Although they guarantee a constant renewal of water in the network and allow hikers to fill up their water bottles, the fountains nowadays have no more than an ornamental function for the residents.
The municipality of Val de Bagnes currently has 161 fountains on its territory. Most of them distribute drinking water that is ready for consumption. Their flow rate is generally estimated at between 10 and 30 l/minute, depending on the different models and locations of the fountains. The operating costs of a fountain are mainly due to cleaning and replacement of defective parts. This is estimated at around CHF 500 for about ten hours of work per year for the fountain operator.
This cost may seem high if it only serves to fill the water bottles of a few people! The challenge is therefore to try to update and redefine the function of the fountains and to propose new uses for them.

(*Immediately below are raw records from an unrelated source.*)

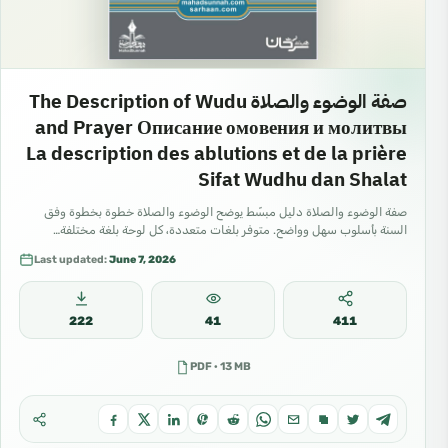
صفة الوضوء والصلاة The Description of Wudu
and Prayer Описание омовения и молитвы
La description des ablutions et de la prière
Sifat Wudhu dan Shalat
صفة الوضوء والصلاة دليل مبسّط يوضح الوضوء والصلاة خطوة بخطوة وفق
السنة بأسلوب سهل وواضح. متوفر بلغات متعددة، كل لوحة بلغة مختلفة…
Last updated:
June 7, 2026
222
41
411
PDF · 13 MB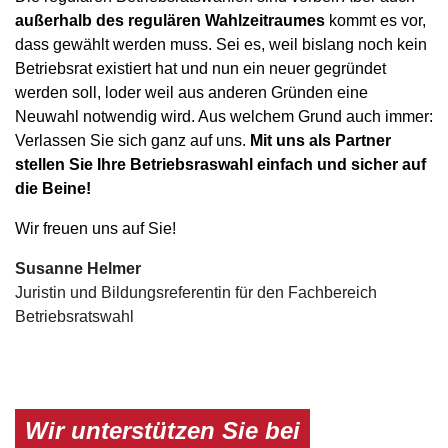
außerhalb des regulären Wahlzeitraumes
kommt es vor,
dass gewählt werden muss. Sei es, weil bislang noch kein
Betriebsrat existiert hat und nun ein neuer gegründet
werden soll, loder weil aus anderen Gründen eine
Neuwahl notwendig wird. Aus welchem Grund auch immer:
Verlassen Sie sich ganz auf uns.
Mit uns als Partner
stellen Sie Ihre Betriebsraswahl einfach und sicher auf
die Beine!
Wir freuen uns auf Sie!
Susanne Helmer
Juristin und Bildungsreferentin für den Fachbereich
Betriebsratswahl
Wir unterstützen Sie bei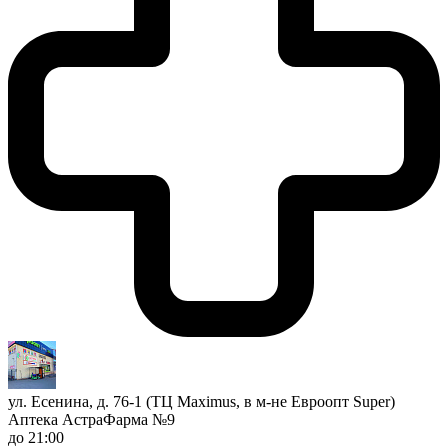
ул. Есенина, д. 76-1 (ТЦ Maximus, в м-не Евроопт Super)
Аптека АстраФарма №9
до 21:00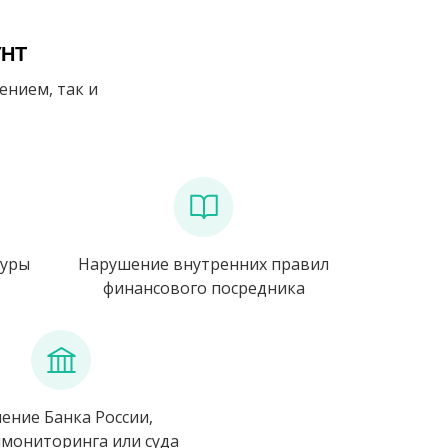
УНТ
ением, так и
дуры
Нарушение внутренних правил
финансового посредника
ение Банка России,
мониторинга или суда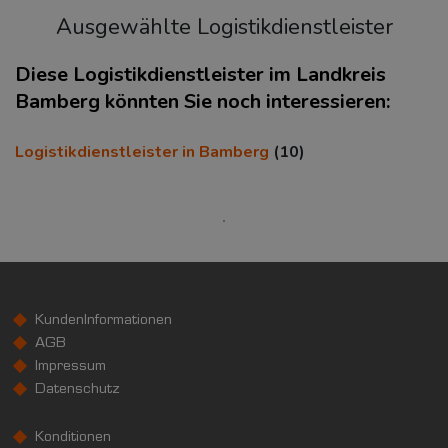
Ausgewählte Logistikdienstleister
Diese Logistikdienstleister im Landkreis
Bamberg könnten Sie noch interessieren:
KAUFKRAFT
(STAND: 2018)
Logistikdienstleister in Bamberg
(10)
Euro pro Kopf
(Landkreis / Kreisfreie Stadt)
22.047 €
Kaufkraftindex
(Landkreis / Kreisfreie Stadt)
96,28
KundenInformationen
KAUFKRAFT - EURO PRO KOPF
AGB
Impressum
Landkreis / Kreisfreie Stadt
22.651 €
Datenschutz
Bundesland
24.186 €
Deutschland
Konditionen
22.047 €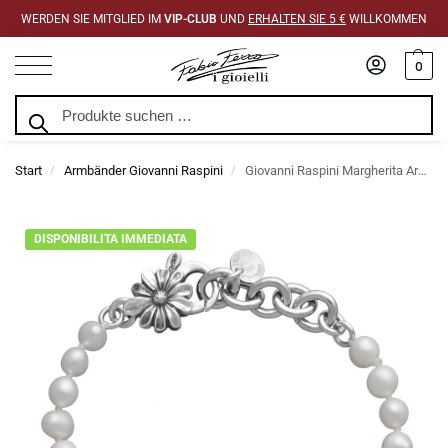
WERDEN SIE MITGLIED IM
VIP-CLUB
UND
ERHALTEN SIE 5 €
WILLKOMMEN
0
Suchen
Start
Armbänder Giovanni Raspini
Giovanni Raspini Margherita Armband Kleine Perlen
/
/
DISPONIBILITA IMMEDIATA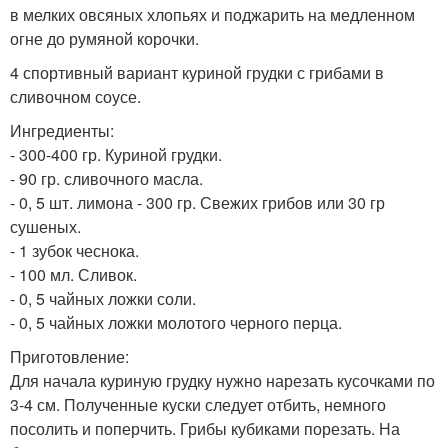
в мелких овсяных хлопьях и поджарить на медленном
огне до румяной корочки.
4 спортивный вариант куриной грудки с грибами в
сливочном соусе.
Ингредиенты:
- 300-400 гр. Куриной грудки.
- 90 гр. сливочного масла.
- 0, 5 шт. лимона - 300 гр. Свежих грибов или 30 гр
сушеных.
- 1 зубок чеснока.
- 100 мл. Сливок.
- 0, 5 чайных ложки соли.
- 0, 5 чайных ложки молотого черного перца.
Приготовление:
Для начала куриную грудку нужно нарезать кусочками по
3-4 см. Полученные куски следует отбить, немного
посолить и поперчить. Грибы кубиками порезать. На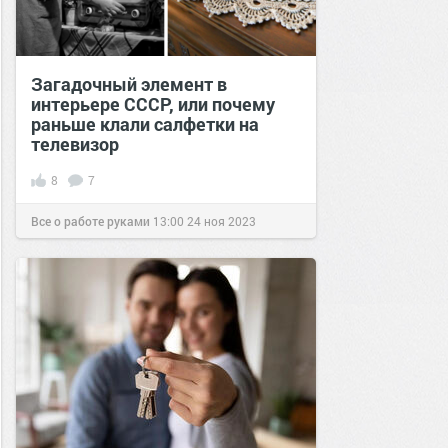
Загадочный элемент в
интерьере СССР, или почему
раньше клали салфетки на
телевизор
8
7
Все о работе руками
13:00
24 ноя 2023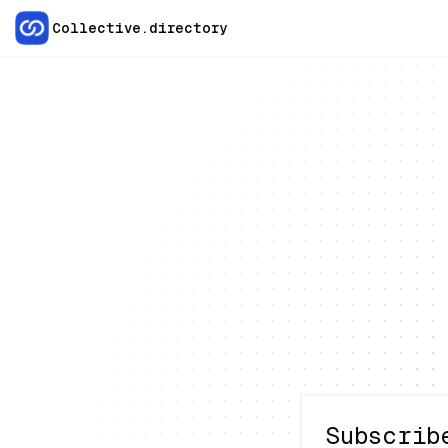
Collective.directory
Subscrib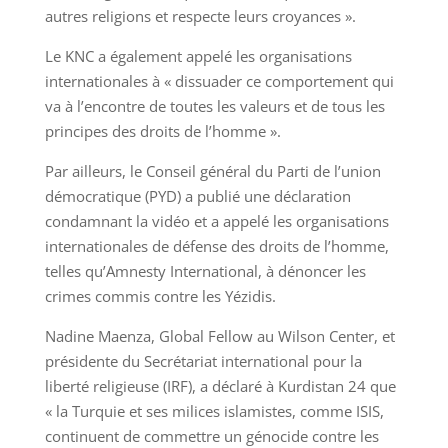
autres religions et respecte leurs croyances ».
Le KNC a également appelé les organisations
internationales à « dissuader ce comportement qui
va à l’encontre de toutes les valeurs et de tous les
principes des droits de l’homme ».
Par ailleurs, le Conseil général du Parti de l’union
démocratique (PYD) a publié une déclaration
condamnant la vidéo et a appelé les organisations
internationales de défense des droits de l’homme,
telles qu’Amnesty International, à dénoncer les
crimes commis contre les Yézidis.
Nadine Maenza, Global Fellow au Wilson Center, et
présidente du Secrétariat international pour la
liberté religieuse (IRF), a déclaré à Kurdistan 24 que
« la Turquie et ses milices islamistes, comme ISIS,
continuent de commettre un génocide contre les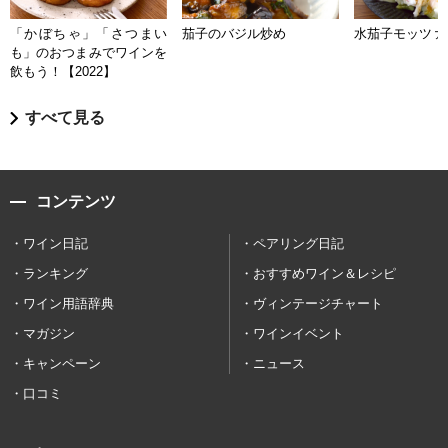
「かぼちゃ」「さつまい
茄子のバジル炒め
水茄子モッツァ
も」のおつまみでワインを
飲もう！【2022】
すべて見る
コンテンツ
ワイン日記
ペアリング日記
ランキング
おすすめワイン＆レシピ
ワイン用語辞典
ヴィンテージチャート
マガジン
ワインイベント
キャンペーン
ニュース
口コミ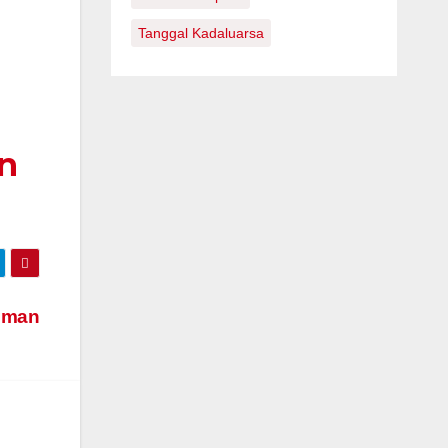
Tanggal Kadaluarsa
n
uman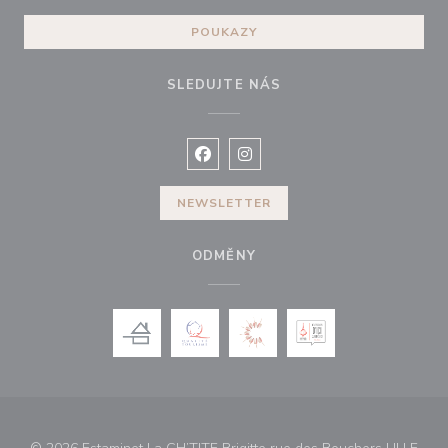
POUKAZY
SLEDUJTE NÁS
Facebook ((otevře se v novém okně
Instagram ((otevře se v nové
NEWSLETTER
ODMĚNY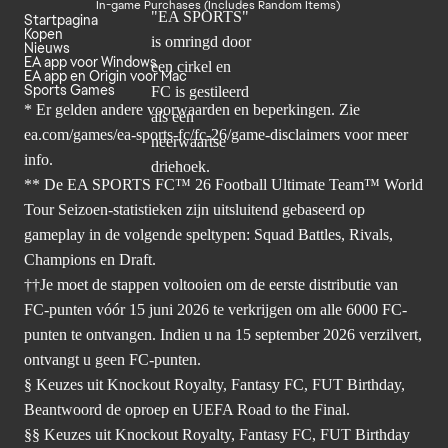
In-game Purchases (Includes Random Items)
Startpagina
Kopen
Nieuws
EA app voor Windows
EA app en Origin voor Mac
Sports Games
* Er gelden andere voorwaarden en beperkingen. Zie
ea.com/games/ea-sports-fc/fc-26/game-disclaimers
voor meer
info.
** De EA SPORTS FC™ 26 Football Ultimate Team™ World
Tour Seizoen-statistieken zijn uitsluitend gebaseerd op
gameplay in de volgende speltypen: Squad Battles, Rivals,
Champions en Draft.
††Je moet de stappen voltooien om de eerste distributie van
FC-punten vóór 15 juni 2026 te verkrijgen om alle 6000 FC-
punten te ontvangen. Indien u na 15 september 2026 verzilvert,
ontvangt u geen FC-punten.
§ Keuzes uit Knockout Royalty, Fantasy FC, FUT Birthday,
Beantwoord de oproep en UEFA Road to the Final.
§§ Keuzes uit Knockout Royalty, Fantasy FC, FUT Birthday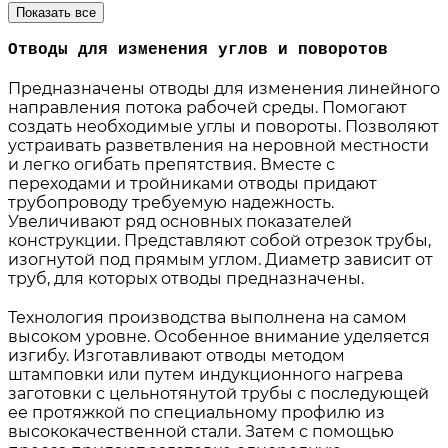
Показать все
Отводы для изменения углов и поворотов
Предназначены отводы для изменения линейного
направления потока рабочей среды. Помогают
создать необходимые углы и повороты. Позволяют
устраивать разветвления на неровной местности
и легко огибать препятствия. Вместе с
переходами и тройниками отводы придают
трубопроводу требуемую надежность.
Увеличивают ряд основных показателей
конструкции. Представляют собой отрезок трубы,
изогнутой под прямым углом. Диаметр зависит от
труб, для которых отводы предназначены.
Технология производства выполнена на самом
высоком уровне. Особенное внимание уделяется
изгибу. Изготавливают отводы методом
штамповки или путем индукционного нагрева
заготовки с цельнотянутой трубы с последующей
ее протяжкой по специальному профилю из
высококачественной стали. Затем с помощью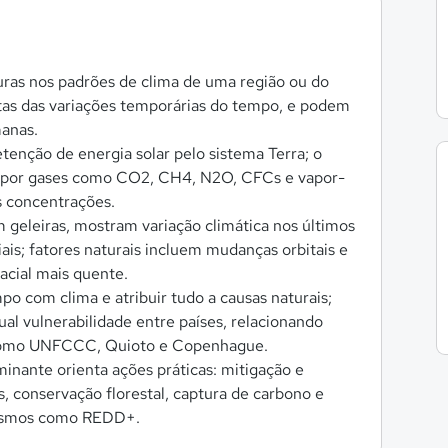
uras nos padrões de clima de uma região ou do
ntas das variações temporárias do tempo, e podem
manas.
etenção de energia solar pelo sistema Terra; o
ha por gases como CO2, CH4, N2O, CFCs e vapor-
s concentrações.
m geleiras, mostram variação climática nos últimos
iais; fatores naturais incluem mudanças orbitais e
lacial mais quente.
 com clima e atribuir tudo a causas naturais;
ual vulnerabilidade entre países, relacionando
s como UNFCCC, Quioto e Copenhague.
nante orienta ações práticas: mitigação e
 conservação florestal, captura de carbono e
nismos como REDD+.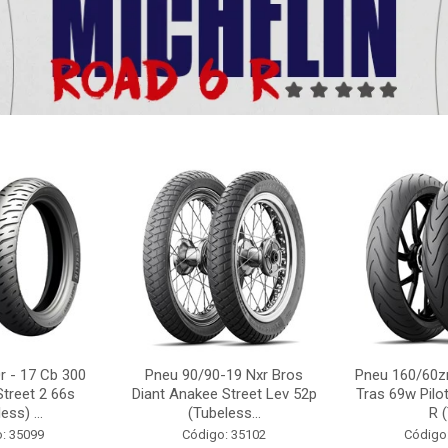
r - 17 Cb 300
Pneu 90/90-19 Nxr Bros
Pneu 160/60zr
Street 2 66s
Diant Anakee Street Lev 52p
Tras 69w Pilot
ess) ...
(Tubeless...
R (
: 35099
Código: 35102
Código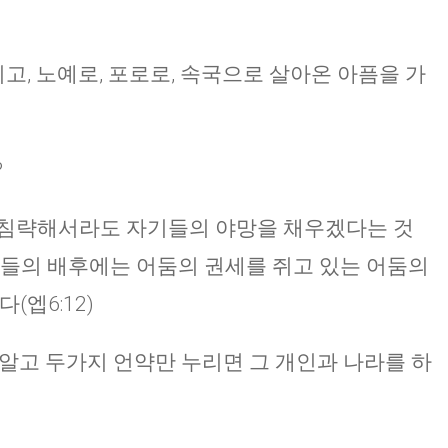
, 노예로, 포로로, 속국으로 살아온 아픔을 가
?
 침략해서라도 자기들의 야망을 채우겠다는 것
인들의 배후에는 어둠의 권세를 쥐고 있는 어둠의
(엡6:12)
 알고 두가지 언약만 누리면 그 개인과 나라를 하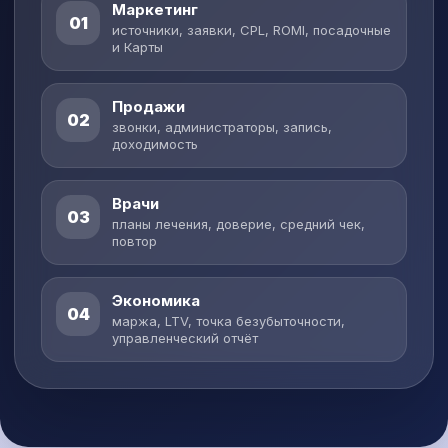
Маркетинг
01
источники, заявки, CPL, ROMI, посадочные
и Карты
Продажи
02
звонки, администраторы, запись,
доходимость
Врачи
03
планы лечения, доверие, средний чек,
повтор
Экономика
04
маржа, LTV, точка безубыточности,
управленческий отчёт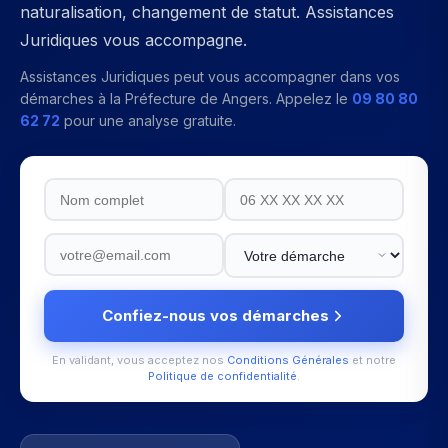
naturalisation, changement de statut. Assistances
Juridiques vous accompagne.
Assistances Juridiques peut vous accompagner dans vos
démarches à la
Préfecture de Angers
. Appelez le
09 80 80
62 72
pour une analyse gratuite.
Confiez-nous vos démarches
En validant, vous acceptez nos
Conditions Générales
et notre
Politique de confidentialité
.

In addition, and in anticipation of future water shortages, how can we best use this resource that is destined to become scarce? Is it still relevant to let it flow as it is in all fountains? Isn’t it almost a useless waste and wouldn’t there be better things to do?
So how can these fountains be upgraded and given back some of their grandeur? What new use could be imagined for them? How can they finally be brought into the 21e century?
The proposed solution may well play with the flow rate depending on the needs and the context (e.g. a drought).
Note: Take into account the land use guidelines -> a covered fountain is considered a building and no construction is allowed outside the building zones, unless the object has an agricultural function.